Segment Open

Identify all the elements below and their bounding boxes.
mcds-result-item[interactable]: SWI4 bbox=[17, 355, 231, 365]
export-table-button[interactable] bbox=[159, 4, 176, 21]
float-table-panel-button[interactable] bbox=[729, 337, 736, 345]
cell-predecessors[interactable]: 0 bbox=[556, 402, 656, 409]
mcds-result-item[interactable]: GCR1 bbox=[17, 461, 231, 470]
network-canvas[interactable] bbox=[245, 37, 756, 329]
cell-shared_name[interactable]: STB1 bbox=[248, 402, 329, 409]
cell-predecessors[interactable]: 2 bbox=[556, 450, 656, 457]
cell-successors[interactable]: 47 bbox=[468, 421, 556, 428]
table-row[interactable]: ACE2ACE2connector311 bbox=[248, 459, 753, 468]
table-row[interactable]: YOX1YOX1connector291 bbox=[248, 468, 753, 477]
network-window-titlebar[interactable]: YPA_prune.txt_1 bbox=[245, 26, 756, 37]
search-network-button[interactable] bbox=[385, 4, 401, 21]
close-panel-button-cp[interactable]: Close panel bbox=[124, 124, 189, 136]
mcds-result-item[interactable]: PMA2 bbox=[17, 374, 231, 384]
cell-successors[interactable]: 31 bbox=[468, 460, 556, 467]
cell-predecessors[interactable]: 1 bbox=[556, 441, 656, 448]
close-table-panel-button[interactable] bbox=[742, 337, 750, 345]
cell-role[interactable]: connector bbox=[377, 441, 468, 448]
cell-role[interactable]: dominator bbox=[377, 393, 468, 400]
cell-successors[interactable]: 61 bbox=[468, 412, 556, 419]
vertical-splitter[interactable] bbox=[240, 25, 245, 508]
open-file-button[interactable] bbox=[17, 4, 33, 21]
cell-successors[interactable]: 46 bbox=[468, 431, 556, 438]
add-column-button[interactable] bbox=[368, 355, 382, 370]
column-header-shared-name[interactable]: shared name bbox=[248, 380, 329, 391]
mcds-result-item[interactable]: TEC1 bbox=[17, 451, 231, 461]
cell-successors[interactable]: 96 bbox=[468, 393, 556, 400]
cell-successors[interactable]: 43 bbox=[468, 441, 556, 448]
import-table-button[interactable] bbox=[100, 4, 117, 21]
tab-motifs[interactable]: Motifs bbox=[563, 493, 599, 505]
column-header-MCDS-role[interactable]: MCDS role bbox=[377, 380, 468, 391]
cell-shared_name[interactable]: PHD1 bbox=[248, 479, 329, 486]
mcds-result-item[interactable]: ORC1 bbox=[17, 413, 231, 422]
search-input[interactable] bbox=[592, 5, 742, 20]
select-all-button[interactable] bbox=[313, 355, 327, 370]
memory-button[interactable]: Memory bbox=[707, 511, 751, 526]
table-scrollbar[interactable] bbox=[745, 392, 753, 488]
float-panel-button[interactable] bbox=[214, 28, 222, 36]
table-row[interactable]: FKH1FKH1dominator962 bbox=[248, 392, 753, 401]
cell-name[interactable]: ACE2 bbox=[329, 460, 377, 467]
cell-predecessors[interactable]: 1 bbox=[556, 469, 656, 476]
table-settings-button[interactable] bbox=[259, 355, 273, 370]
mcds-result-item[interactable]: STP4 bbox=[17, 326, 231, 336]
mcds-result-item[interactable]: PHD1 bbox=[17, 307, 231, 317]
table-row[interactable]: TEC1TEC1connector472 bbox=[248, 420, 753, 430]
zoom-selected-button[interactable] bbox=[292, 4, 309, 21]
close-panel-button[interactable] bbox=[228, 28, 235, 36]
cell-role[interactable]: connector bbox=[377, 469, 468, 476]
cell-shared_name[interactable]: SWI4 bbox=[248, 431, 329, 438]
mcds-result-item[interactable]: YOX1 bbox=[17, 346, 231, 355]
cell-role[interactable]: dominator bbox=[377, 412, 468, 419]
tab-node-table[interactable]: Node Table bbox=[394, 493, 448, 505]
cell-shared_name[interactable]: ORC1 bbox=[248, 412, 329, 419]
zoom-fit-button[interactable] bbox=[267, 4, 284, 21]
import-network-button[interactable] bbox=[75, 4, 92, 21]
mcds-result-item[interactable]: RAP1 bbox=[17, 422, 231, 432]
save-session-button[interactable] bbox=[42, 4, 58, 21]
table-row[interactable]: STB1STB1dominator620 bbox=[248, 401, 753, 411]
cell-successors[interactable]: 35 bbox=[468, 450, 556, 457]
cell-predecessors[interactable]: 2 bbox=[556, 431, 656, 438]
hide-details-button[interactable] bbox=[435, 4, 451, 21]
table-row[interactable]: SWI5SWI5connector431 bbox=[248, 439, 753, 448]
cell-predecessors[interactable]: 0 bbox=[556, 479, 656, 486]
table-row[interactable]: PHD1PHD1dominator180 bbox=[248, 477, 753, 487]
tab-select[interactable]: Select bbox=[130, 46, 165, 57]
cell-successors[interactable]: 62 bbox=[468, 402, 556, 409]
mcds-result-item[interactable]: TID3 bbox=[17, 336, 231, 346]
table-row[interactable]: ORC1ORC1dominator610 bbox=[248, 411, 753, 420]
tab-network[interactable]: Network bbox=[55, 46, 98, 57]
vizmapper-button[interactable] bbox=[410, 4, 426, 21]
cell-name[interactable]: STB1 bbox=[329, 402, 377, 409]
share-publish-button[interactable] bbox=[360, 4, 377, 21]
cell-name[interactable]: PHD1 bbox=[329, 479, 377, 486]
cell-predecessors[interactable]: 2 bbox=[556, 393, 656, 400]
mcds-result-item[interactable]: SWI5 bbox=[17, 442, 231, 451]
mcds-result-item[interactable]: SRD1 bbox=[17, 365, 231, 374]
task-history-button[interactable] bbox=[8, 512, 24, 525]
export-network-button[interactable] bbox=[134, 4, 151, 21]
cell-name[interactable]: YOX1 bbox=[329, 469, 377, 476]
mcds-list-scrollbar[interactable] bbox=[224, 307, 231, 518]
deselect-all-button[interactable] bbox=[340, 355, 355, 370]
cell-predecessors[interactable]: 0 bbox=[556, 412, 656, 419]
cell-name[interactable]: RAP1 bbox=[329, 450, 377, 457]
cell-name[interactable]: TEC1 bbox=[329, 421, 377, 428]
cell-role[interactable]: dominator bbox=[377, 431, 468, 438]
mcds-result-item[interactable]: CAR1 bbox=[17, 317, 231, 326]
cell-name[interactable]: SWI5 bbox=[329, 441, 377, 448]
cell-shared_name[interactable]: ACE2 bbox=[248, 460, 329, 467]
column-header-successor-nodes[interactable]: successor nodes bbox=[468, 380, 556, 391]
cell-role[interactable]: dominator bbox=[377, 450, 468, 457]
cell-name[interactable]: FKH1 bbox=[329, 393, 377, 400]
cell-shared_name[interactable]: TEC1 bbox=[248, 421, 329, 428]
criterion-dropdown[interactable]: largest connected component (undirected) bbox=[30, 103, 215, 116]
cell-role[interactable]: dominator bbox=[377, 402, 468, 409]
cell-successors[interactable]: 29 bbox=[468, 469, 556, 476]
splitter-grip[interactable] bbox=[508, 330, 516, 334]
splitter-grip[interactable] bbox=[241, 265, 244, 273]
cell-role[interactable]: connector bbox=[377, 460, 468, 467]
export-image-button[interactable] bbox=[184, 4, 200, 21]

Segment Closed

→ **Exercise goal**: Apply a filter for "column" to the entries and show each line that passes.

→ **Answer box**:
add-column-button[interactable] bbox=[368, 355, 382, 370]
column-header-shared-name[interactable]: shared name bbox=[248, 380, 329, 391]
column-header-MCDS-role[interactable]: MCDS role bbox=[377, 380, 468, 391]
column-header-successor-nodes[interactable]: successor nodes bbox=[468, 380, 556, 391]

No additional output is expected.